Requirement:
Below are entries. Reproduce exactly the lines between the line holding "Milton Keynes Natural History" and the line holding "Stratford, the Great", inclusive, and only those.

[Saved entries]
----

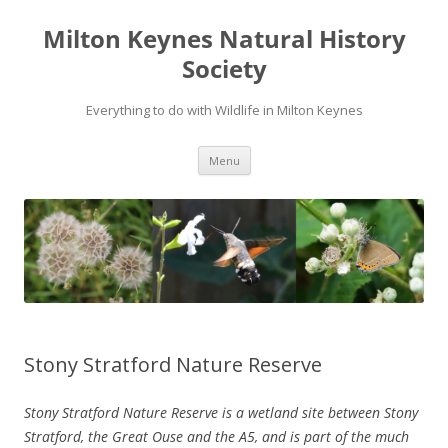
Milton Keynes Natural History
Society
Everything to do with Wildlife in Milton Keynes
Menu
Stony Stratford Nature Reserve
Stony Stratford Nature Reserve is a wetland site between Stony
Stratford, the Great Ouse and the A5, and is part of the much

----

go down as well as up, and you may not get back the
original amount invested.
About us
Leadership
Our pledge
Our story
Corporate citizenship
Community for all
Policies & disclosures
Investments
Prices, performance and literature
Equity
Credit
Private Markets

----

Expected output:
Milton Keynes Natural History
Society
Everything to do with Wildlife in Milton Keynes
Menu
Stony Stratford Nature Reserve
Stony Stratford Nature Reserve is a wetland site between Stony
Stratford, the Great Ouse and the A5, and is part of the much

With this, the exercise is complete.